Transformers are applicable in symbolic and raw audio domains with convincing results, offering flexibility for researchers to pursue their research interests. Also, the literature shows transformers have broad functionalities and involve specific components and mechanisms makes them worth exploring individually.
These components can be fine tuned and altered to match the needs of a given task. For example, [41, 43] use a modification known as relative attention, which modifies the attention coefficients based one how far apart two tokens are. There is also the transformer-XL modification used by [24]. This modification adds a recurrence mechanism to hidden states within the Transformer, and has been shown to increase performance [17]. Others, such as [21] used sparse transformers. Sparse transformers introduce sparsity to the attention heads of the transformer, reducing \(O(n^2)\) time and memory costs to \(O(n\sqrt{n})\) [13].
4.3 Datasets
A variety of both symbolic and raw audio datasets have were used by transformer papers. We observe that certain datasets work best with transformers in capturing complex and long-range dependencies within music sequences:
The LakhMIDI dataset, the largest dataset of symbolic data available, has great potential due to its large training size and MIDI-audio pairings, and was the most popular among transformer papers we surveyed, with five different papers using it. In [26, 34, 78], the authors use LakhMIDI to derive token sequences from MIDI files to create multitrack music transformer models. In [94], a multi-track pianoroll dataset derived from LakhMIDI is used for a transformer as well. [24] maps LakhMIDI tracks onto instrumentation playable by the NES, and then uses a transformer to generate NES versions of songs.
Similar in size and function is the MAESTRO dataset, which is used by the transformer models of [41, 67], and is the second most popular dataset among transformer papers. The MAESTRO dataset contains over 200 h of piano performances, stored in both raw audio and MIDI formats. The MIDI-audio pairings enables music information to be retrieved from the MIDI files and be used as annotations for the matched audio files. Every file is labeled, allowing for easy supervised training.

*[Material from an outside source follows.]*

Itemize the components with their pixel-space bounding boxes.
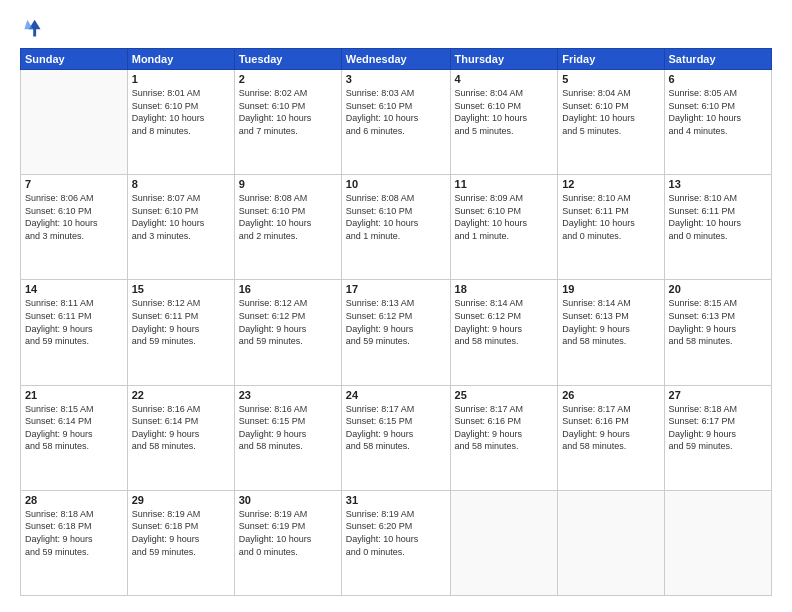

Besides LakhMIDI and MAESTRO, every other transformer paper we found used a different dataset. In fact, a popular choice among them was to create or scrape their own dataset, which was done by [21, 47, 89, 100].
Overall, for undergraduates working with Transformers, if working with symbolic data we would recommend using the Lakh MIDI dataset due to its large size and relative popularity among other users of transformers. For those who want to use raw audio, we would recommend the MAESTRO dataset, similarly for its large size and popularity.
4.4 Future Work
The future development of music generation technology is increasingly focused on enhancing the ability to control models structurally. In later work, more research and analysis could investigate the data and model decisions behind each study, as well as increase the target research, to better comprehend factors contributing to successful music generation outcomes.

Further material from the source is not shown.